Saved entries
------------------------------------------------------------------------
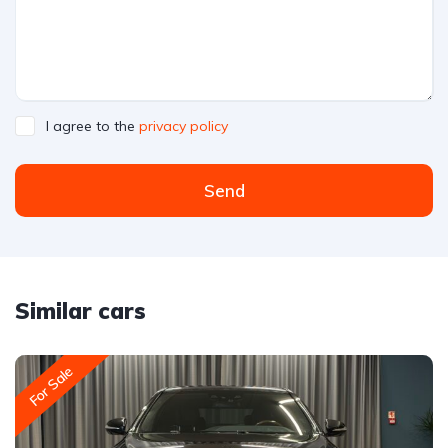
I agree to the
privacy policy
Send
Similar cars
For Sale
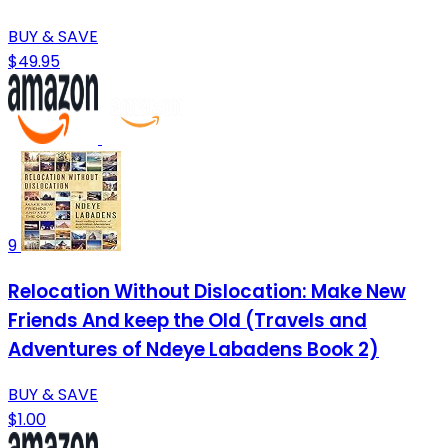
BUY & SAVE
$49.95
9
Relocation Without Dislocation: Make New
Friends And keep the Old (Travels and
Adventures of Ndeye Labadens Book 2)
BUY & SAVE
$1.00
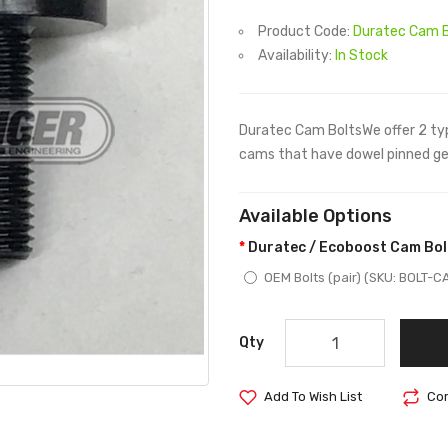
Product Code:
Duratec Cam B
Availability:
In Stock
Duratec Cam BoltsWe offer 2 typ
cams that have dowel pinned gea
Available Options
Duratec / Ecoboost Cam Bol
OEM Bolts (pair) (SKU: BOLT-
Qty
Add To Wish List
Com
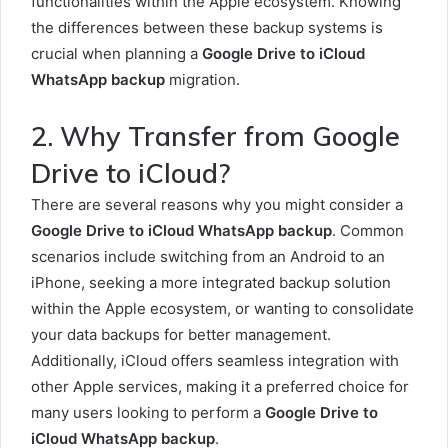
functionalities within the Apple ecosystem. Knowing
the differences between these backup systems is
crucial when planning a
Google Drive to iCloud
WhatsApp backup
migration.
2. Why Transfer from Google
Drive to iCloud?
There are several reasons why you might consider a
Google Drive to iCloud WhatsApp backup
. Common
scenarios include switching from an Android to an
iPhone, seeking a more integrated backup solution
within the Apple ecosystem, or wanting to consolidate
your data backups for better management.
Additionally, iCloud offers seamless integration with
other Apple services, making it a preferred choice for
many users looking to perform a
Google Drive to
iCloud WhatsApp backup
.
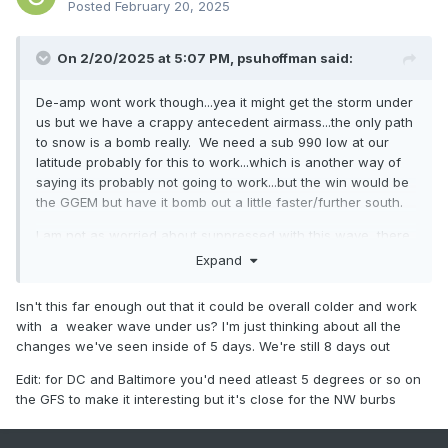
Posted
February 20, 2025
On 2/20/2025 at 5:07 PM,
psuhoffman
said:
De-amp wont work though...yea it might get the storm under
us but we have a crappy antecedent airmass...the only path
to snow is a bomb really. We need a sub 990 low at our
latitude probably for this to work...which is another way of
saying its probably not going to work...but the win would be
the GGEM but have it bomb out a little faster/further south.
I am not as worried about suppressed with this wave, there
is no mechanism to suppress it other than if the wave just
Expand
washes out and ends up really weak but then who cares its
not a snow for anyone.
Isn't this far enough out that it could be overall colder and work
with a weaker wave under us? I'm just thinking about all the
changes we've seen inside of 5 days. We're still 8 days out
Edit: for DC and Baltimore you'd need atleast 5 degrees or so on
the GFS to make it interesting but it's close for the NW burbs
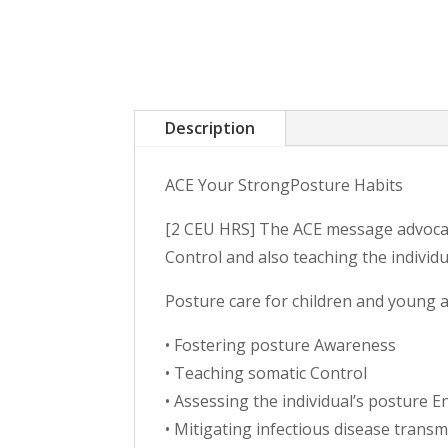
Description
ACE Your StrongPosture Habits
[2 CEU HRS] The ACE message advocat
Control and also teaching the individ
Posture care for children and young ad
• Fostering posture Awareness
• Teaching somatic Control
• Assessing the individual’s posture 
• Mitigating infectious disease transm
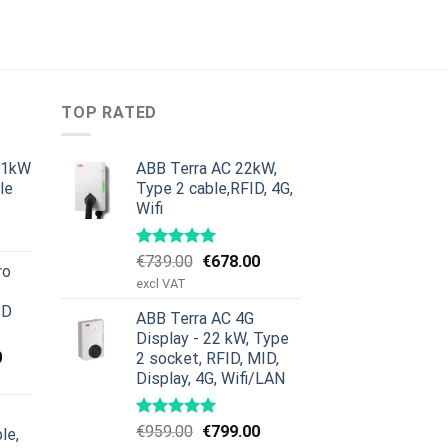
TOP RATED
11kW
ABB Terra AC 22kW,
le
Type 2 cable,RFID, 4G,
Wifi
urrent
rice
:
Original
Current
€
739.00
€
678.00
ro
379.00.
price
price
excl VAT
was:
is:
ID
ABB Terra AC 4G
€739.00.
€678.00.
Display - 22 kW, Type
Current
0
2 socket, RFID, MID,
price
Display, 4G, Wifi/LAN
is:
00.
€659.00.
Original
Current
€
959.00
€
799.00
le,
------------------------------------------------------------------------
— WHAT YOU ARE ASKED TO DO —
Out of the entries above, write out only the lines between the line holding "not a snow for anyone." and the line holding "Edit: for DC", inclusive, each exactly as given.

— ANSWER FOR THE TASK —
not a snow for anyone.
Isn't this far enough out that it could be overall colder and work
with a weaker wave under us? I'm just thinking about all the
changes we've seen inside of 5 days. We're still 8 days out
Edit: for DC and Baltimore you'd need atleast 5 degrees or so on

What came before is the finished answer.